— GIVEN RECORDS —
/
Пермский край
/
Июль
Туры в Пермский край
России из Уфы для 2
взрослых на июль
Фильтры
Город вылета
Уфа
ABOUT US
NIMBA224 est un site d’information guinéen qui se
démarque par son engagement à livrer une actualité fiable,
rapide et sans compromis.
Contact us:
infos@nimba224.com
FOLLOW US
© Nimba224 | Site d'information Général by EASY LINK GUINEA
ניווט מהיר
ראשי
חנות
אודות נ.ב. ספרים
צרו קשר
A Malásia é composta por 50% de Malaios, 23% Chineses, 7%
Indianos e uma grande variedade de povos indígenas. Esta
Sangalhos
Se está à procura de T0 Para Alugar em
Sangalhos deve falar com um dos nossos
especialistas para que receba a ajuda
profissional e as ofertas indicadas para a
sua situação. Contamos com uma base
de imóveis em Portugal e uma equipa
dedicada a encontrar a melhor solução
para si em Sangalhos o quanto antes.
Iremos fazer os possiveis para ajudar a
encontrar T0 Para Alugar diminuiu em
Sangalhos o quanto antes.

==

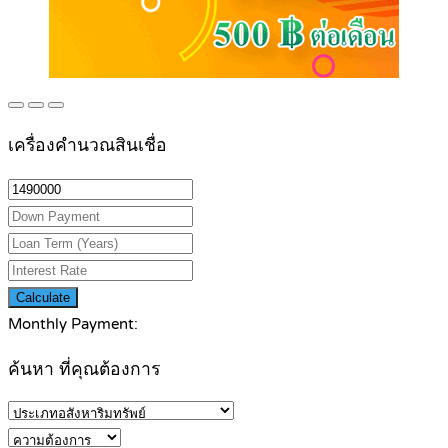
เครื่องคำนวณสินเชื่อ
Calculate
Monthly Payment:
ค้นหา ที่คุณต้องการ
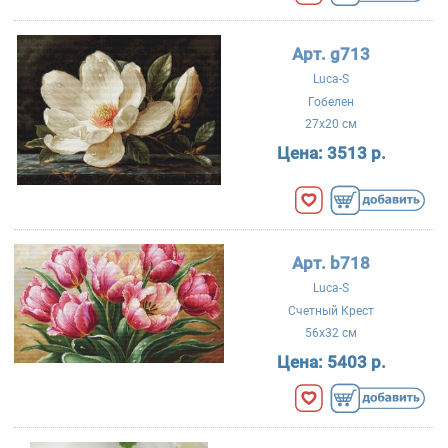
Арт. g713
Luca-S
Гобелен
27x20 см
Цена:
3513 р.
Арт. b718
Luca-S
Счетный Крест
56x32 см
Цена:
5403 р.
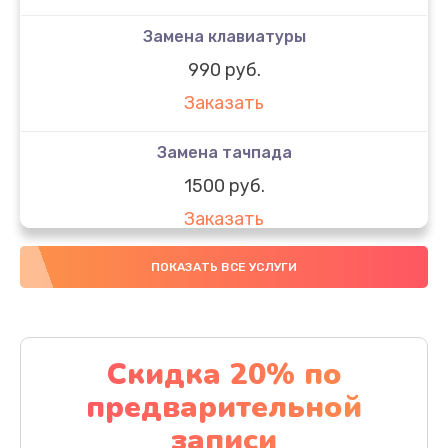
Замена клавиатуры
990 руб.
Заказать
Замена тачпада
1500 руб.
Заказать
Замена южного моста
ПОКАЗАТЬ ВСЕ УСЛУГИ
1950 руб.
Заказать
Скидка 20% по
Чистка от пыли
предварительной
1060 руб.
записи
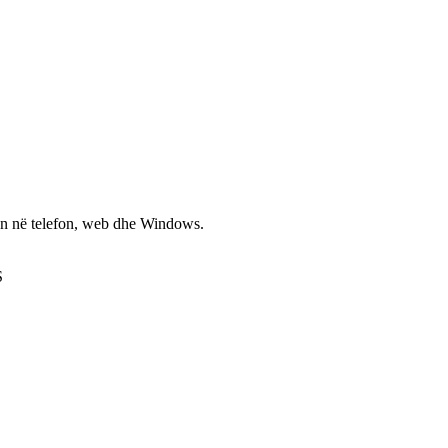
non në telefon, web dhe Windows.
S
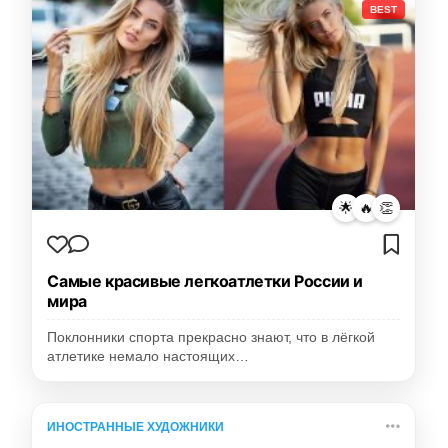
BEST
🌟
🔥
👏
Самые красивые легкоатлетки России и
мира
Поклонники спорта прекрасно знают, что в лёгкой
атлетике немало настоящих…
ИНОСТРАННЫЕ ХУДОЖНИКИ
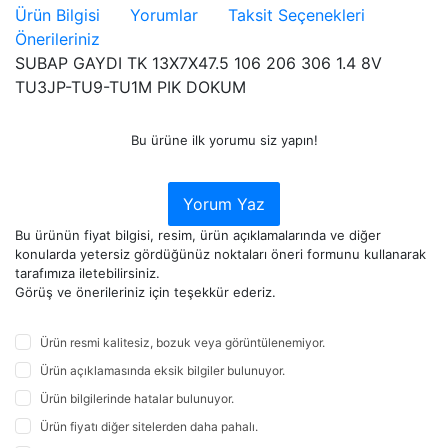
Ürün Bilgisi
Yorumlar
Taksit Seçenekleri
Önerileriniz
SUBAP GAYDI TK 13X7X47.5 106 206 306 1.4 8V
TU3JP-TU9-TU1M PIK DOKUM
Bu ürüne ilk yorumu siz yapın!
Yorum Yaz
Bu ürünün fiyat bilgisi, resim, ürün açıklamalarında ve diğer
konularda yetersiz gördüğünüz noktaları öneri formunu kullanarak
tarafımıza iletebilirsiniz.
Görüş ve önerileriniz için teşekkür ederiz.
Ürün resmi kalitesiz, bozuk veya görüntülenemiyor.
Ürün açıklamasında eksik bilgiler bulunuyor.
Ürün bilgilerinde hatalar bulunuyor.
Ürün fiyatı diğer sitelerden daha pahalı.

--

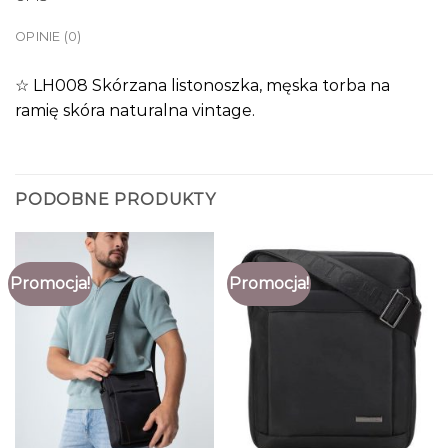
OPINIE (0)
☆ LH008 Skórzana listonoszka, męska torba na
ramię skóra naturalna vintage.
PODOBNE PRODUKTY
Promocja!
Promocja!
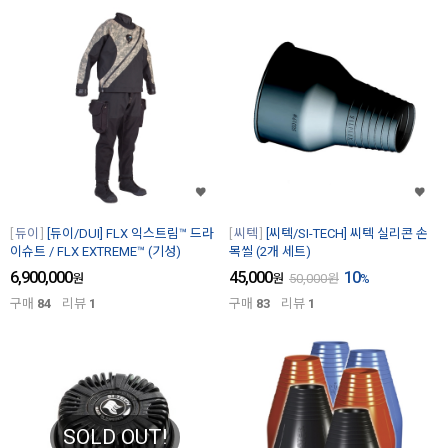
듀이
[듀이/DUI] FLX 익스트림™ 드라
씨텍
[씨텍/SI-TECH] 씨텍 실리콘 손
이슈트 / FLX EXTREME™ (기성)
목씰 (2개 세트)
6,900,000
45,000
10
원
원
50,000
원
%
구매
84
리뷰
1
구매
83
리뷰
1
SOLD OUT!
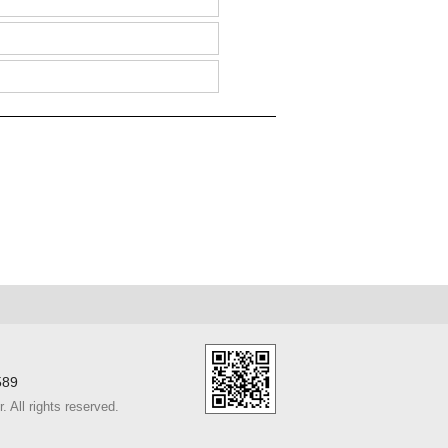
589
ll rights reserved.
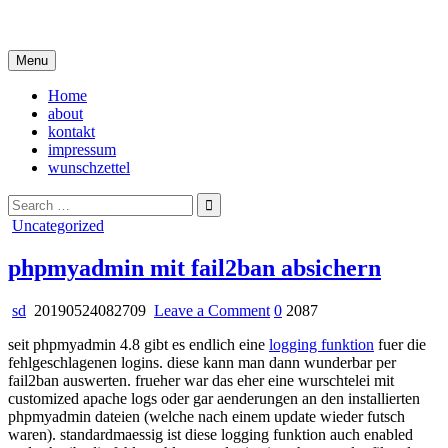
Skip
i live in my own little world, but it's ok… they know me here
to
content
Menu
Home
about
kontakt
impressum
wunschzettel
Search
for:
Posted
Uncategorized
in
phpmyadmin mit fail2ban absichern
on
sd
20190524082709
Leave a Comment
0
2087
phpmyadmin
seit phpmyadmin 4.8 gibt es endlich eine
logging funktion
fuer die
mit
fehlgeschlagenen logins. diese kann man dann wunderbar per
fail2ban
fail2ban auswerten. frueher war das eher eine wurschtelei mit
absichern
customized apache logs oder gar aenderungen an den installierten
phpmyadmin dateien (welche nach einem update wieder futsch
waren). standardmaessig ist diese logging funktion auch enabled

— ACTIVITY —
What do the lines above say from the one containing "démarque par son" down to the one containing "profissional e as ofertas indicadas para a"? Return them exactly, both end lines included, and only them.

— RESPONSE TO THIS EXERCISE —
démarque par son engagement à livrer une actualité fiable,
rapide et sans compromis.
Contact us:
infos@nimba224.com
FOLLOW US
© Nimba224 | Site d'information Général by EASY LINK GUINEA
ניווט מהיר
ראשי
חנות
אודות נ.ב. ספרים
צרו קשר
A Malásia é composta por 50% de Malaios, 23% Chineses, 7%
Indianos e uma grande variedade de povos indígenas. Esta
Sangalhos
Se está à procura de T0 Para Alugar em
Sangalhos deve falar com um dos nossos
especialistas para que receba a ajuda
profissional e as ofertas indicadas para a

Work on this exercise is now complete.